RadGraph Annotation

• RadGraph annotation is a structured methodology that maps free-text radiology reports into normalized clinical facts using a graph-based formalism.
• It employs expert annotators with strict calibration and high inter-annotator agreement (Cohen’s κ up to 0.99) to ensure data quality.
• The framework enables automated labeling, style-aware report generation, and disease progression tracking, advancing medical NLP applications.

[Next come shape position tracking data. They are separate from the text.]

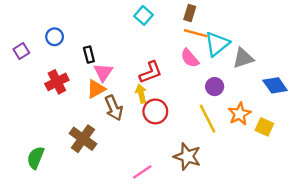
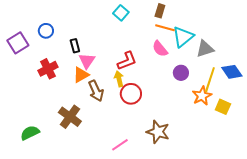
purple square: (21, 51) -> (18, 43), size x1.5
yellow line: (207, 119) -> (210, 80), moved, turned 45
green semicircle: (36, 158) -> (30, 133), turned 42

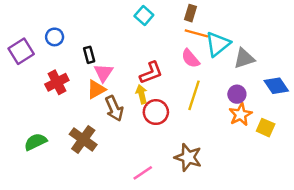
purple circle: (181, 73) -> (237, 94), moved
yellow line: (210, 80) -> (194, 95), moved
green semicircle: (30, 133) -> (35, 142), moved

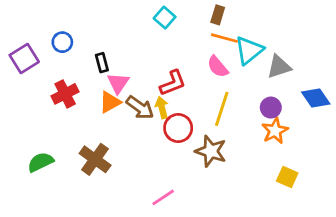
brown arrow: (114, 108) -> (140, 108), moved, turned -30
yellow square: (266, 128) -> (287, 177), moved
brown star: (188, 157) -> (211, 151), moved

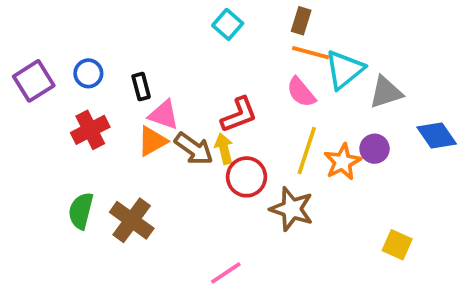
blue circle: (62, 42) -> (88, 73), moved
pink triangle: (118, 83) -> (164, 115), turned -45
orange star: (275, 131) -> (343, 162), moved
green semicircle: (41, 162) -> (81, 211), moved, turned -50

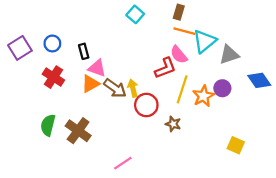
red L-shape: (239, 115) -> (165, 68), moved
red cross: (90, 130) -> (53, 77), turned -30
brown star: (292, 209) -> (173, 124), size x0.6
pink line: (226, 273) -> (123, 163), moved

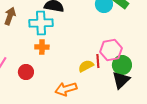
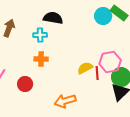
cyan cross: (41, 23) -> (40, 35), size x0.6
yellow semicircle: (86, 66) -> (85, 68), moved

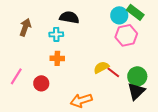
pink hexagon: (110, 62) -> (126, 35), moved
red line: (97, 73) -> (113, 72), turned -48

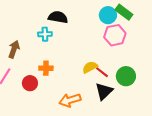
brown arrow: (25, 27) -> (14, 49), moved
orange cross: (57, 58) -> (46, 68), moved
black triangle: (136, 91) -> (104, 91), moved

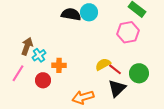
cyan circle: (108, 15) -> (89, 12), moved
cyan cross: (45, 34) -> (39, 55), moved, turned -32

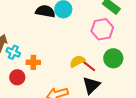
cyan cross: (39, 55) -> (13, 52), turned -32
green circle: (139, 73) -> (113, 58), moved

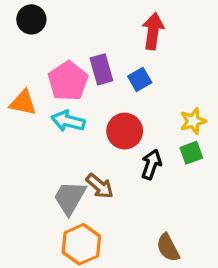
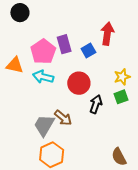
red arrow: (153, 31) -> (107, 34), moved
brown semicircle: (168, 248) -> (119, 157), moved

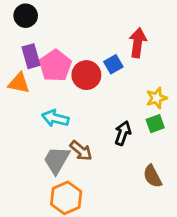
purple rectangle: (64, 44) -> (31, 56), moved
cyan arrow: (43, 77) -> (55, 118), moved
red circle: (79, 83) -> (86, 75), moved
brown semicircle: (119, 157) -> (152, 176), moved

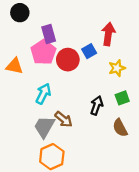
purple rectangle: (31, 56) -> (49, 34), moved
yellow star: (157, 98) -> (117, 68), moved
cyan arrow: (55, 118) -> (43, 94), turned 102
brown semicircle: (152, 176) -> (120, 128), moved

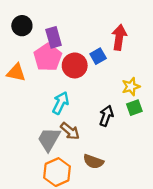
black circle: (20, 13) -> (22, 26), moved
yellow star: (117, 68) -> (131, 87), moved
cyan arrow: (43, 94) -> (61, 103), moved
brown semicircle: (120, 128) -> (93, 162), moved, turned -42

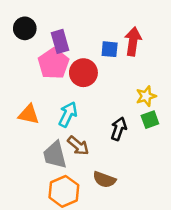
blue square: (98, 56) -> (110, 49), moved, turned 35
orange triangle: (16, 73) -> (29, 114), moved
gray trapezoid: (49, 139) -> (55, 155), turned -44

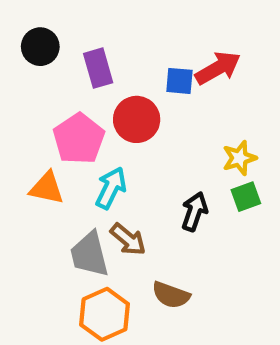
red arrow: (133, 41) -> (218, 68), turned 52
pink pentagon: (53, 64) -> (79, 139), moved

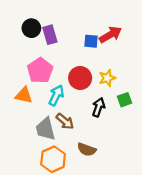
black circle: (40, 47) -> (31, 28), moved
red circle: (137, 119) -> (80, 78), moved
yellow star: (239, 158) -> (107, 78), moved

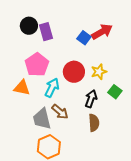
blue square: (91, 41) -> (84, 38), turned 32
green square: (125, 100) -> (115, 92), turned -32
brown semicircle: (87, 149) -> (94, 123), moved, turned -114

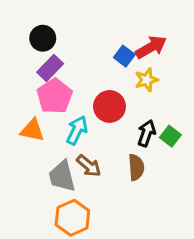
purple rectangle: (46, 32) -> (50, 68), moved, turned 60
yellow star: (99, 72) -> (147, 80), moved
black arrow: (91, 99) -> (147, 133), moved
brown semicircle: (94, 123) -> (136, 167), moved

RadGraph annotation is a methodology for systematically structuring and extracting clinical entities and their semantic relations from free-text radiology reports. Designed initially for chest X-ray reports, the framework underpins datasets, benchmark models, and information extraction pipelines widely adopted in medical NLP research. At its core, RadGraph provides a graph-based formalism mapping unstructured language to normalized, relational clinical facts, facilitating downstream applications ranging from automated report understanding to style-sensitive text generation and disease progression tracking (Jain et al., 2021, Khanna et al., 2023, Yan et al., 2023).

1. RadGraph Annotation Schema

The RadGraph schema formalizes the essential entities and directed relations comprising the clinical content of radiology reports. Entities and relations are annotated in a way that captures not only observed findings but also their clinical assertions and context.

Entity Types

• Anatomy: Any reference to an anatomic region or substructure (e.g., "lung," "pleura," "mediastinum").
• Observation:Definitely Present: Findings or pathological states explicitly marked as present (e.g., "consolidation," "effusion").
• Observation:Uncertain: Descriptors reflecting diagnostic uncertainty or differentials (e.g., "possible pneumothorax," "cannot exclude lymphadenopathy").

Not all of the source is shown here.